___ Source information
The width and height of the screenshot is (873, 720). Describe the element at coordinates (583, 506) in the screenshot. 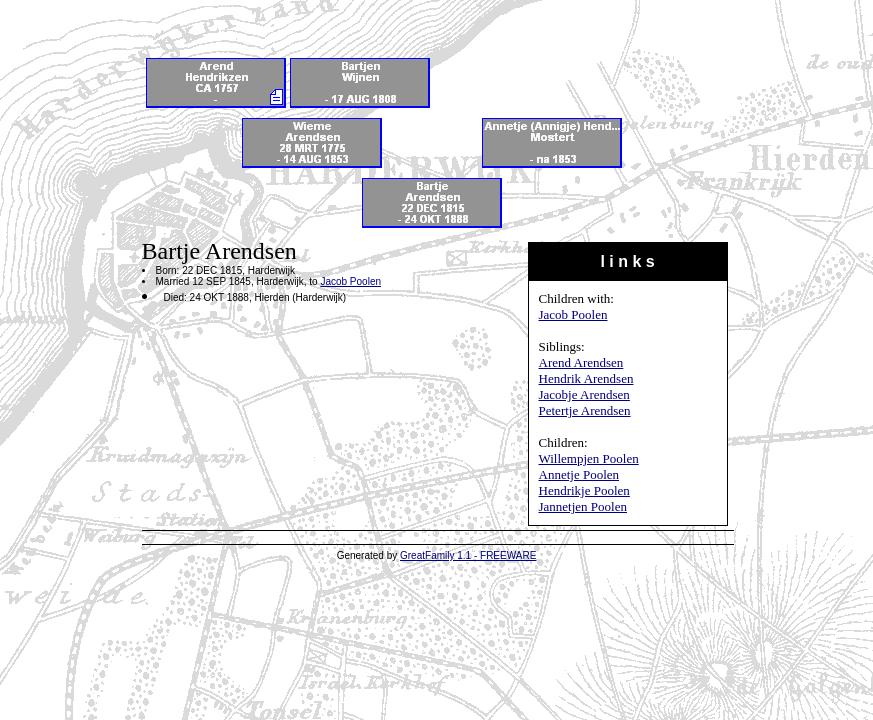

I see `Jannetjen Poolen` at that location.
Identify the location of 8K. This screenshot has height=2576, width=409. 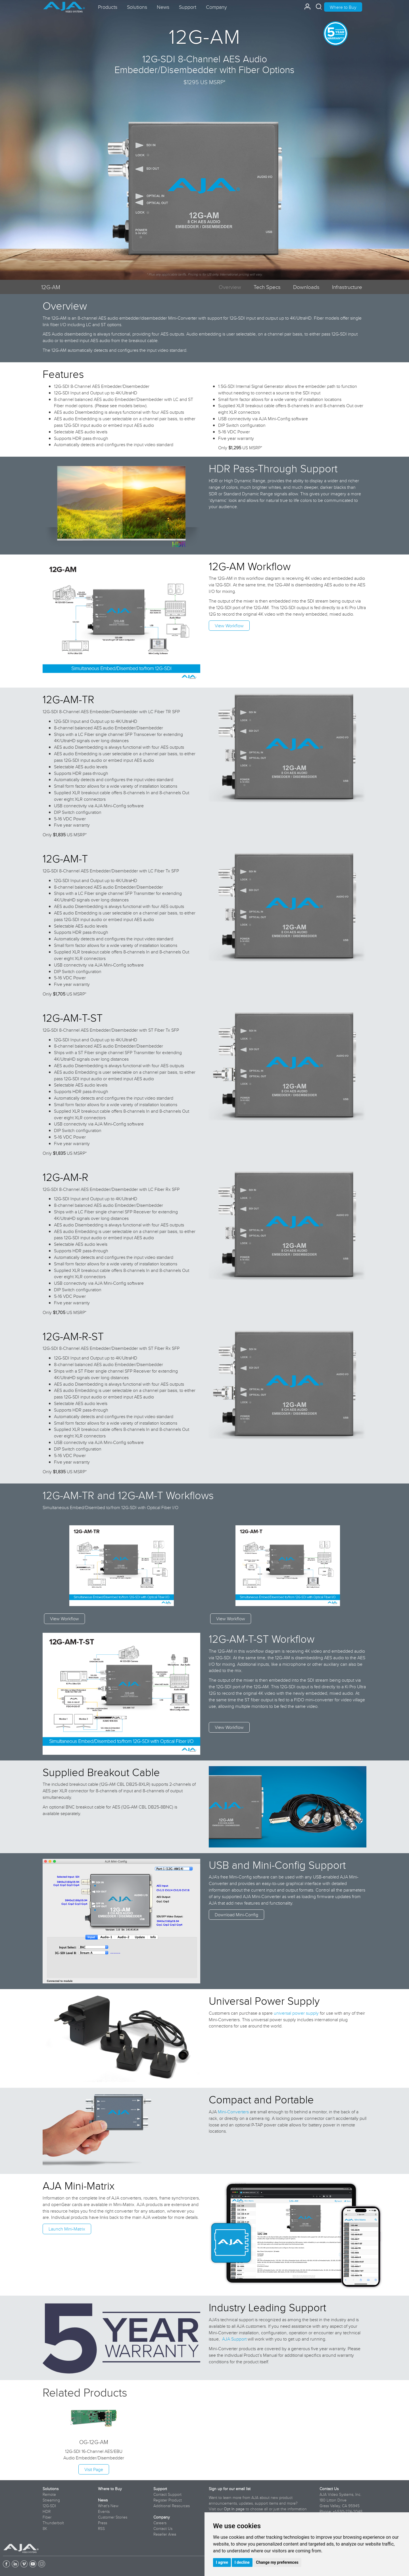
(45, 2528).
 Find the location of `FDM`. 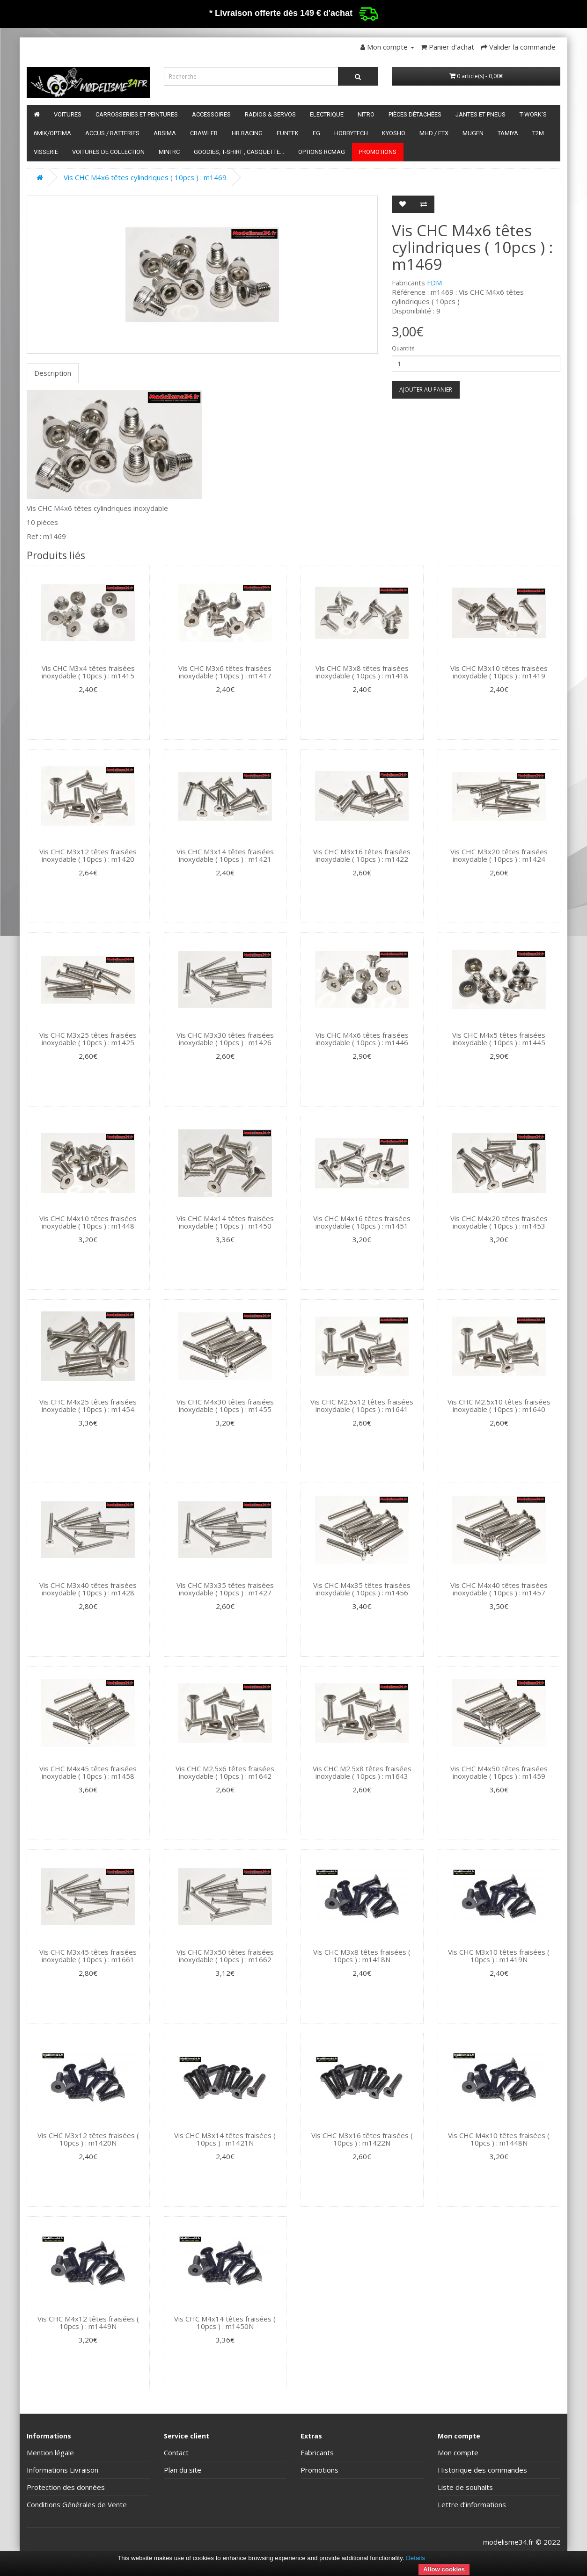

FDM is located at coordinates (434, 282).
______
_Work request_
Your answer must be the exact lines from the one containing "Identify the location" through the last line of the records above, with both included and no pictures.

_Output_
Identify the location of 8K. This screenshot has height=2576, width=409. 
(45, 2528).
 Find the location of `FDM`. 

FDM is located at coordinates (434, 282).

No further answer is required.